2. What are the program options for Sociology? What GPA/courses do I need?

Program options are:
Sociology (BA)
Honours Sociology (BA)
Honours Sociology (Specialist Option) (BA)
Combined Honours in Sociology and Another Subject (BA)
Combined Honours in Sociology (Specialist Option) and Another Subject (BA)
Minor in Sociology
Minor in Diversity and Equity
Minor in Gender, Sexualities and Families
Minor in Immigration, Race Relations and Indigenous-Settler Relations
- Minor in Social Problems, Social Policy, and the Law

3. What can I do with this degree? What are the career pathways?

A degree in Sociology provides a foundation for many careers:

- Human Resources Management
- Teaching
- Journalism
- Law and Criminal Justice
- Not-for-Profit Sector
- Policy Analysis
- Social Services
- Market Research
- Data Analysis
- Counseling or Social Work
- Business
- Protection Services
- Non-Governmental Organization Work

4. What are some experiential opportunities in the program?

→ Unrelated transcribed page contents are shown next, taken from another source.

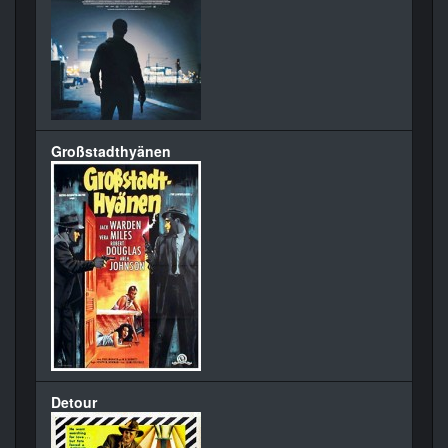
Großstadthyänen
Detour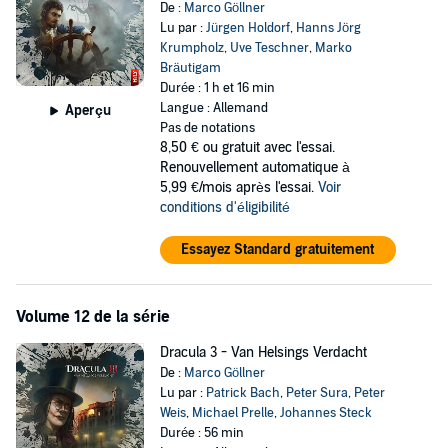
De :
Marco Göllner
Lu par :
Jürgen Holdorf
,
Hanns Jörg
Krumpholz
,
Uve Teschner
,
Marko
Bräutigam
Durée : 1 h et 16 min
Langue : Allemand
Aperçu
Pas de notations
8,50 €
ou gratuit avec l'essai.
Renouvellement automatique à
5,99 €/mois après l'essai.
Voir
conditions d'éligibilité
Essayez Standard gratuitement
Volume 12 de la série
Dracula 3 - Van Helsings Verdacht
De :
Marco Göllner
Lu par :
Patrick Bach
,
Peter Sura
,
Peter
Weis
,
Michael Prelle
,
Johannes Steck
Durée : 56 min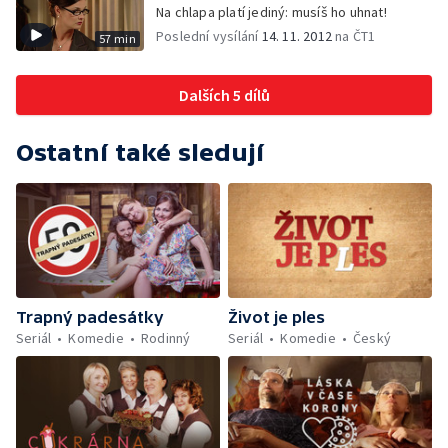
Na chlapa platí jediný: musíš ho uhnat!
Poslední vysílání
14. 11. 2012
na ČT1
57 min
Dalších 5 dílů
Ostatní také sledují
Trapný padesátky
Život je ples
Seriál
Komedie
Rodinný
Seriál
Komedie
Český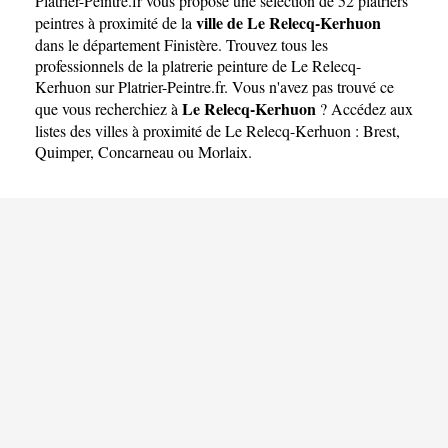
Platrier-Peintre.fr
vous propose une sélection de 52 platriers
ville de Le Relecq-Kerhuon
peintres à proximité de la
dans le département
Finistère
. Trouvez tous les
professionnels de la platrerie peinture de Le Relecq-
Kerhuon sur Platrier-Peintre.fr. Vous n'avez pas trouvé ce
Le Relecq-Kerhuon
que vous recherchiez à
? Accédez aux
listes des villes à proximité de Le Relecq-Kerhuon :
Brest
,
Quimper
,
Concarneau
ou
Morlaix
.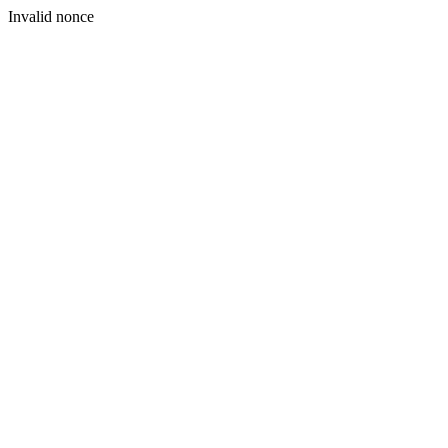
Invalid nonce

Some of our courses provide experiential opportunities, most notably Sociology 4KK3 (Sociology through Community Engagement and Service). In this course, you will acquire knowledge and develop skills while helping the community.

5. How is Sociology different from Psychology?

Sociology is broader than psychology. Sociology examines the individual, as psychology does, but it also examines issues that go beyond the individual, such as the role of social institutions.

6. Is Sociology a good program if I am interested in a law-related career?

Definitely! We offer several courses on the social aspects of law (including a course titled Law and Society and another course titled Power, Conflict, and the Law). Many of our other courses address aspects of society that are connected to the law, for example deviance, immigration, media, families, environment, and imprisonment.

7. What job-related skills can be acquired through a Sociology program?

Completing a Sociology degree will give you background in various research methods, and these skills are highly marketable. You will also develop strong communication skills, analytical skills, and other skills valued by employers.